Niyogi and Shepherd also found evidence that storm intensity was amplified by the heat-retaining effects of Atlanta's buildings and streets. The "heat island" effect leads to warmer air temperatures in urban areas because impervious surfaces like glass, metal, concrete and asphalt absorb, reflect, and store heat differently than tree or grass-covered land. Urban environments heat the air and cause moisture to rise quickly, creating a "thunderstorm pump" that can fuel or intensify storms.
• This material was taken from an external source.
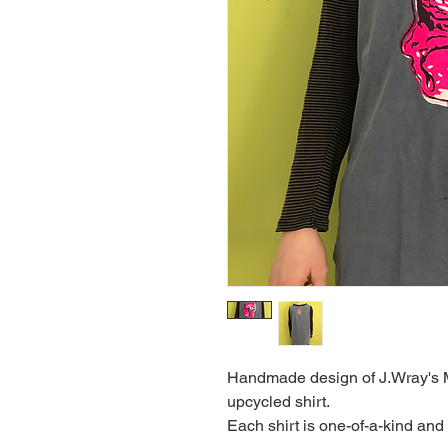
Handmade design of J.Wray's M
upcycled shirt.
Each shirt is one-of-a-kind and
In March 2008, the differences in soil moisture and Atlanta's sprawling land cover may have provided the perfect blend for storms to intensify.
"A thunderstorm, energized by moist pockets within a drought region, grew into a tornado-causing severe thunderstorm because of weather instabilities it encountered at the rural-urban boundary," Niyogi explained.
"Drought and urbanization do not cause the thunderstorms or tornado, but ultimately they added fuel to the fire of an already energized storm," he added. "The variable rain bands created patches of land that were wet and dry, green and not green. The combination created surface boundaries that can destabilize the weather system and energize an approaching storm, providing the one-two punch." …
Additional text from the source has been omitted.